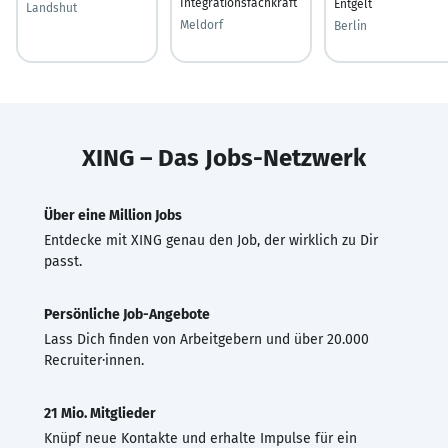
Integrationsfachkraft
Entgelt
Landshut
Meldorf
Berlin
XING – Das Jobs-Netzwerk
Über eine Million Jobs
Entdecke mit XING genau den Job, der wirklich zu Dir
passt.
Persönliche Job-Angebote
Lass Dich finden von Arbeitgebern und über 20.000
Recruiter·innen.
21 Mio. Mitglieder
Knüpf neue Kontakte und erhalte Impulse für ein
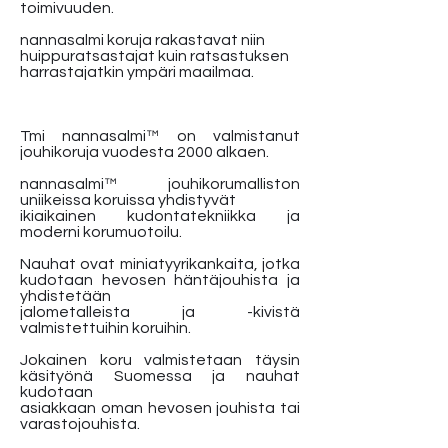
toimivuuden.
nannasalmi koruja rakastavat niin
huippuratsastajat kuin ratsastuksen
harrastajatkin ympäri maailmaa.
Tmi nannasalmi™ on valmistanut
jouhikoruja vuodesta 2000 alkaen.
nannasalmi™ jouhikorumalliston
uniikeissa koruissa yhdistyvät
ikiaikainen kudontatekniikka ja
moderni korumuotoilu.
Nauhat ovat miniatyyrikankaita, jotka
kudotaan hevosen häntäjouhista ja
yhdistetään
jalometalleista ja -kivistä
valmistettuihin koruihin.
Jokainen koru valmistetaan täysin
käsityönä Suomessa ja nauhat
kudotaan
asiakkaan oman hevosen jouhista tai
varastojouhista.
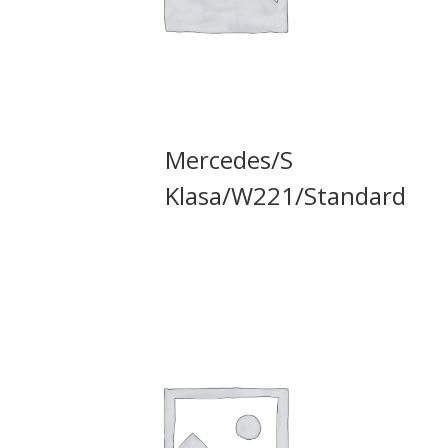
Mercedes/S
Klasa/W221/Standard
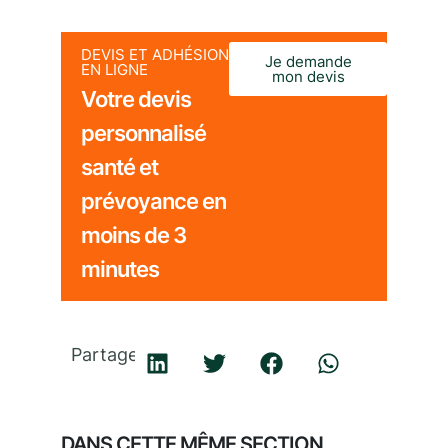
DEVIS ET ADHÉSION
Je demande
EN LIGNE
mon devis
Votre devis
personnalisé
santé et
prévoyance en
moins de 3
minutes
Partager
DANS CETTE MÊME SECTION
....
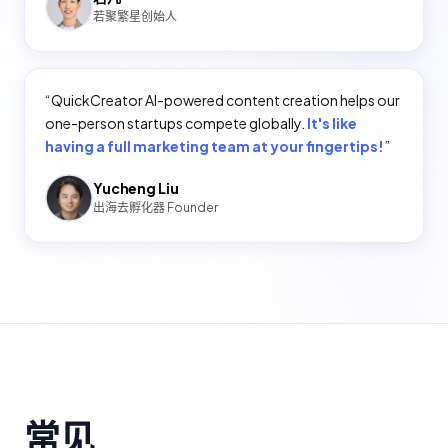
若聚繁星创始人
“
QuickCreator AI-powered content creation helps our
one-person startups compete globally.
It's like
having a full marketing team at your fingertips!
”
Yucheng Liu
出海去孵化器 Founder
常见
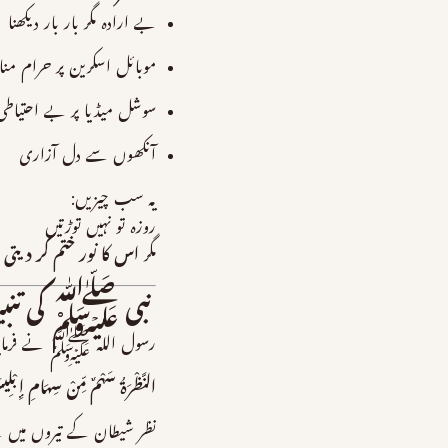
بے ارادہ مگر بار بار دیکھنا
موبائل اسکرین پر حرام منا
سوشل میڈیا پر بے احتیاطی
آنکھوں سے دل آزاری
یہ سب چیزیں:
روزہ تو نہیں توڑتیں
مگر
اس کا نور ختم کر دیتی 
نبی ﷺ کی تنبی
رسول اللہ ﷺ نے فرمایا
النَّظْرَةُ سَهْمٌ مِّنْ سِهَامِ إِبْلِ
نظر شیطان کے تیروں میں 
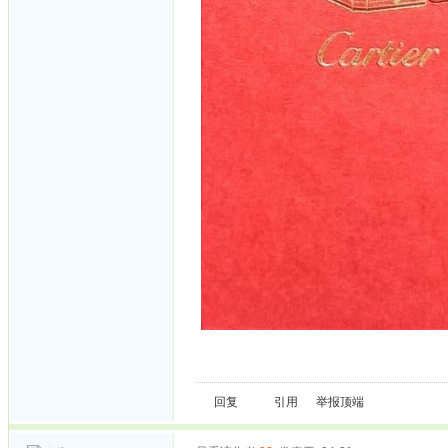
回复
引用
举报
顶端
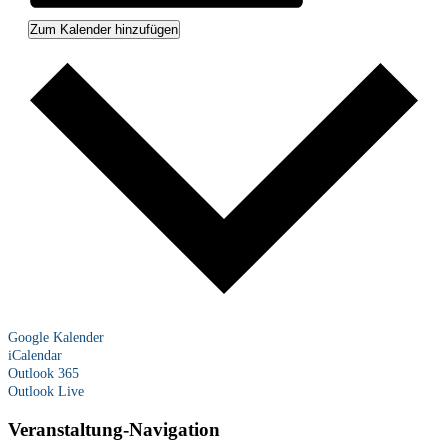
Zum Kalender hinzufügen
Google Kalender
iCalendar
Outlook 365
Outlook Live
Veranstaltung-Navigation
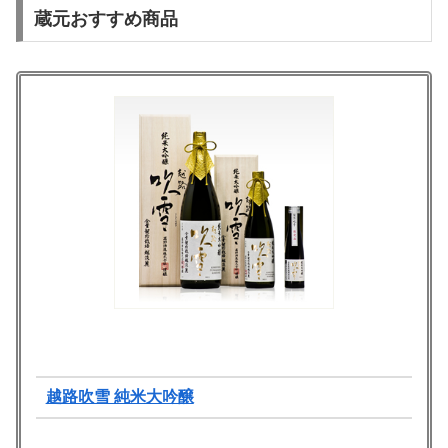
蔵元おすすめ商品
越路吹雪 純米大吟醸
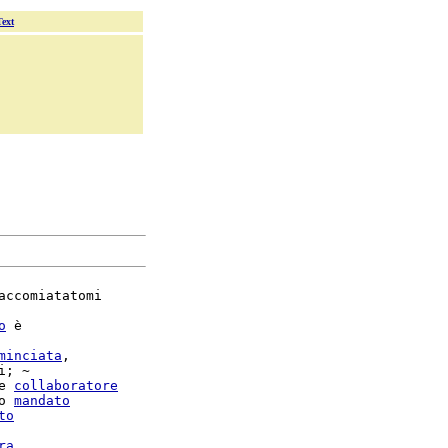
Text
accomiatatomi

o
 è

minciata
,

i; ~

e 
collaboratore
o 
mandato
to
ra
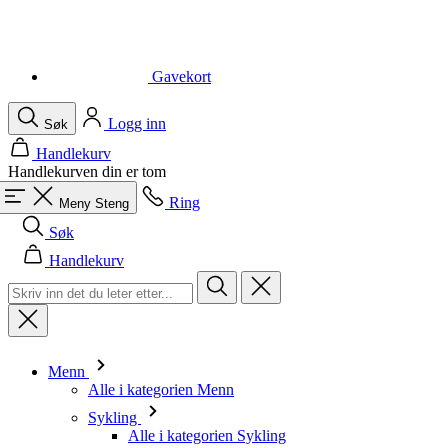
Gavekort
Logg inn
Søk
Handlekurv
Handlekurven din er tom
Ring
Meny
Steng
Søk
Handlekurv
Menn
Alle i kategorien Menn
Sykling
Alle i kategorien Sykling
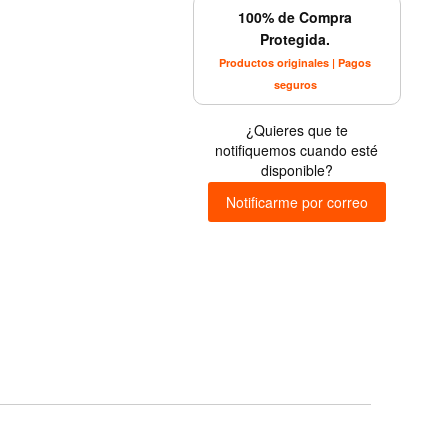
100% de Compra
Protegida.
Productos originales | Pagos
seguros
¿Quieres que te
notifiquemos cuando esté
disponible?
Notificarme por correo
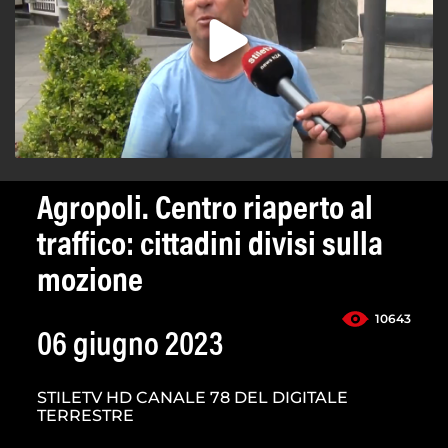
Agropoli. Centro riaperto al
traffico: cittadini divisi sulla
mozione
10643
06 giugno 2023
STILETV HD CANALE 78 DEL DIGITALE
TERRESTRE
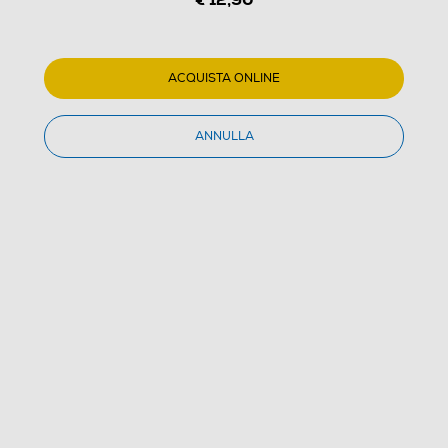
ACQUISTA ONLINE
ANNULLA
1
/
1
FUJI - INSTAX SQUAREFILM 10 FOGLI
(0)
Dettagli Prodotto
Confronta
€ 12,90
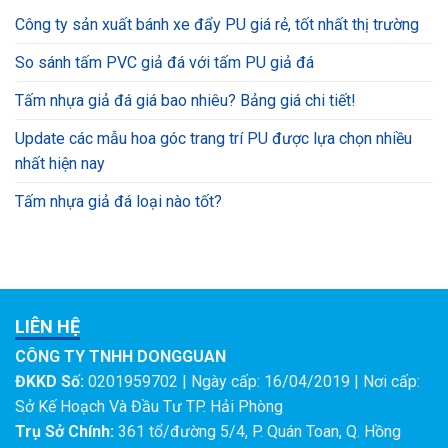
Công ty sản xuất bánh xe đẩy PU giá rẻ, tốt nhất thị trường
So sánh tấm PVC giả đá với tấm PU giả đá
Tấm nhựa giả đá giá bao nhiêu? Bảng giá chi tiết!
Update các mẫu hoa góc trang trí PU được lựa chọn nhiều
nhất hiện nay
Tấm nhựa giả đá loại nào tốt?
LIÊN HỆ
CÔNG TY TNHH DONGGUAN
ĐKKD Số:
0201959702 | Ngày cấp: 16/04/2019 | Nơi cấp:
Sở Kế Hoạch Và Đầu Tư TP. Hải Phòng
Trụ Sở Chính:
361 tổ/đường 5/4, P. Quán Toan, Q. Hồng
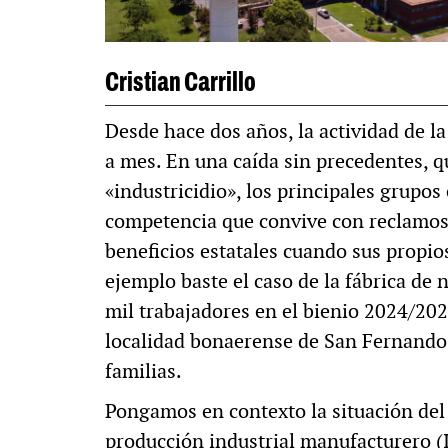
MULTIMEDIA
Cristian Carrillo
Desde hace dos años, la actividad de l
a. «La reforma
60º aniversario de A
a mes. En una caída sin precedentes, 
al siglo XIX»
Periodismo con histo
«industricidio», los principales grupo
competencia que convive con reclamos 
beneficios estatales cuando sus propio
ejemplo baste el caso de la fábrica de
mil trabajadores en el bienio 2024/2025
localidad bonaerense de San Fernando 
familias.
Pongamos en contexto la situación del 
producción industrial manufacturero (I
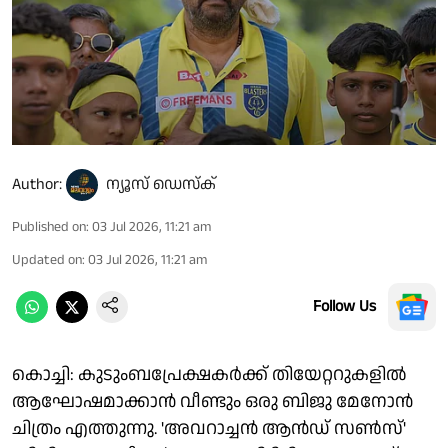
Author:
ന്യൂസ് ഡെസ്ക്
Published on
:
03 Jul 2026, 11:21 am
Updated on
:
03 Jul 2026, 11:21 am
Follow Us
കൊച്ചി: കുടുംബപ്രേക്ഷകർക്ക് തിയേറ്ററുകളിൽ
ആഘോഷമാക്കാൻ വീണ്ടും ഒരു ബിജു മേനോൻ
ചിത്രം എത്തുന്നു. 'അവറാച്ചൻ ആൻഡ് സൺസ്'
....
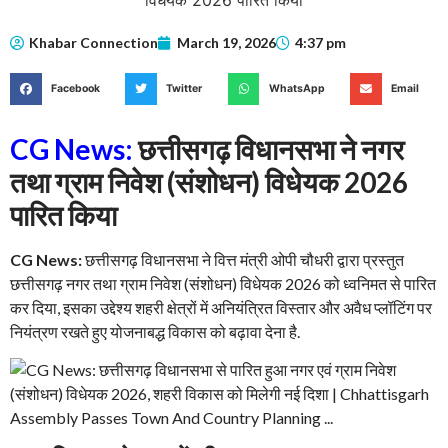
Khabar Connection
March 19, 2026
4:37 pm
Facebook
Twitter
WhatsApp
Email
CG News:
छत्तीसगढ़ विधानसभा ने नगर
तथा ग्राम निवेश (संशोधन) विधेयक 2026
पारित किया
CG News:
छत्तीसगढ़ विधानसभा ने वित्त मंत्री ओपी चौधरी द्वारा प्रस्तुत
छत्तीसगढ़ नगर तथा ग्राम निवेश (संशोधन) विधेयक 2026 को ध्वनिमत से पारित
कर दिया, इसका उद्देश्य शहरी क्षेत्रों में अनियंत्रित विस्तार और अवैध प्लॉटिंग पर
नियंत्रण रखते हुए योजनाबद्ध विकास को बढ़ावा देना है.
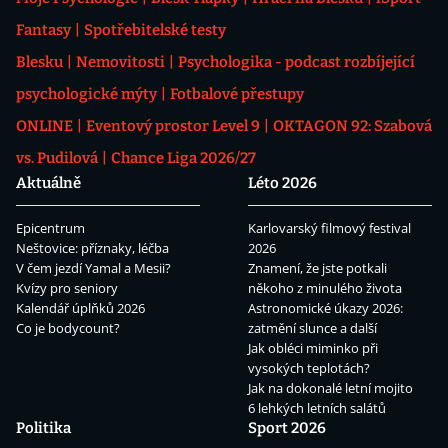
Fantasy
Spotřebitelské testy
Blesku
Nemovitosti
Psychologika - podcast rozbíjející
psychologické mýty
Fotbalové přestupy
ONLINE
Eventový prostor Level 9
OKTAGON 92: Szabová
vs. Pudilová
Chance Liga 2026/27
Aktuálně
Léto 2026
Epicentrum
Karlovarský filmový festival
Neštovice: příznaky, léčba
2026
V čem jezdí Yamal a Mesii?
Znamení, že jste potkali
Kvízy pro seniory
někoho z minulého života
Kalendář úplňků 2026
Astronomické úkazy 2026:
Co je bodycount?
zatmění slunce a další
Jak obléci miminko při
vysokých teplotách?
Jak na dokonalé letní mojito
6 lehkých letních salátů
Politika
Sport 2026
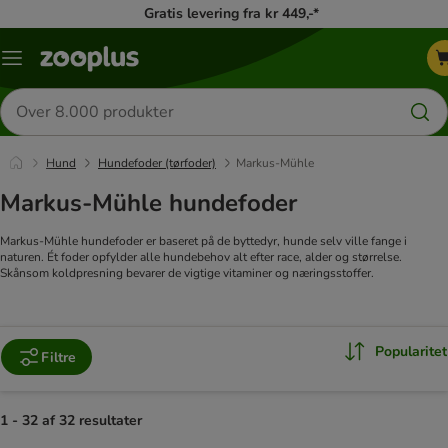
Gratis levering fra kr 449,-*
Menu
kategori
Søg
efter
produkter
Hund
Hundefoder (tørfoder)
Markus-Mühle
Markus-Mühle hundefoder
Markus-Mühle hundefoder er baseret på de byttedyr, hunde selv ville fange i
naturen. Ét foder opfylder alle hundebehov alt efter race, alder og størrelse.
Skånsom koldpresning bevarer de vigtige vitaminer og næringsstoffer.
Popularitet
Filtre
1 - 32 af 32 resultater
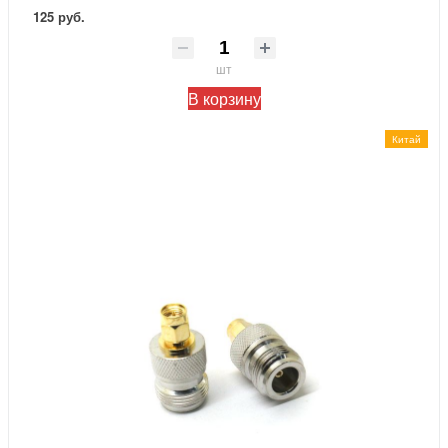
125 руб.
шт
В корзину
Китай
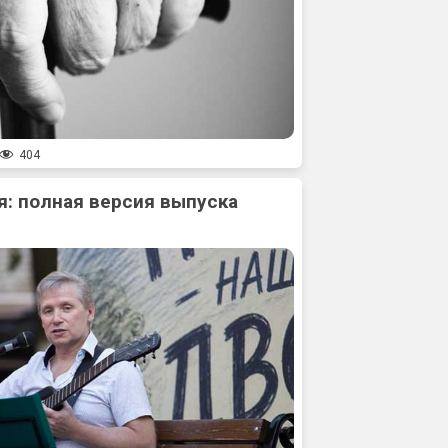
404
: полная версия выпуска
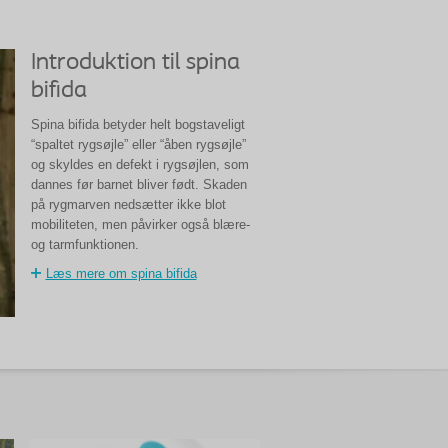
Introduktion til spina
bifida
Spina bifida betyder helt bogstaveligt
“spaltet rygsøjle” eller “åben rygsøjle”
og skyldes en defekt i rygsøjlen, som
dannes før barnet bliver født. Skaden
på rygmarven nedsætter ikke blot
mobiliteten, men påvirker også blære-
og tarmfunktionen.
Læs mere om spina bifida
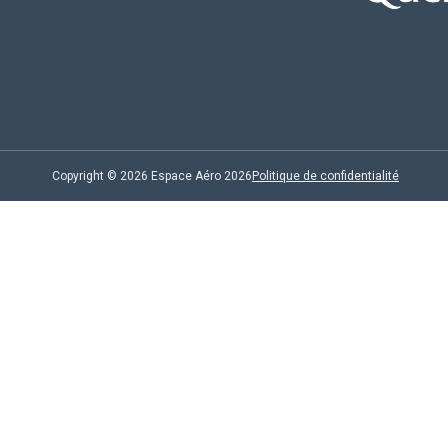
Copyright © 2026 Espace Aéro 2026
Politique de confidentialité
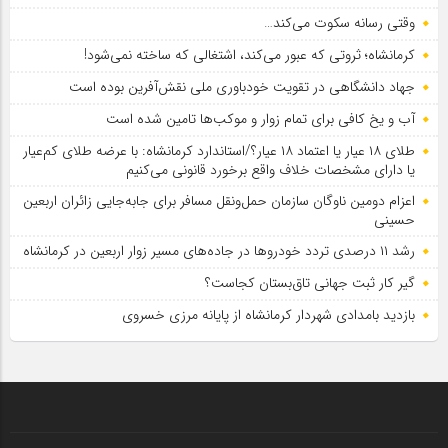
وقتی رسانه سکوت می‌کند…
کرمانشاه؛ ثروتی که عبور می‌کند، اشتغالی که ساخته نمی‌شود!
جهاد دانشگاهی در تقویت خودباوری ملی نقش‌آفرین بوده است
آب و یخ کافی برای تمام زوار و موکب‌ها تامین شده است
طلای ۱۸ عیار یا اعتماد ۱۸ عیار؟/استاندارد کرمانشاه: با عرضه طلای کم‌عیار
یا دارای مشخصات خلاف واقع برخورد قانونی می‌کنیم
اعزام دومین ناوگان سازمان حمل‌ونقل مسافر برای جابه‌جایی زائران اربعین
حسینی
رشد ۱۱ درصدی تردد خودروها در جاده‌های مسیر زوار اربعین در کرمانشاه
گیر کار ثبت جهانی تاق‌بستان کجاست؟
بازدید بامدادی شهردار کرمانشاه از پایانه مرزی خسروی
....
Search the records for the word "Mühle" and copy out every line that holds it.

Markus-Mühle
Markus-Mühle hundefoder
Markus-Mühle hundefoder er baseret på de byttedyr, hunde selv ville fange i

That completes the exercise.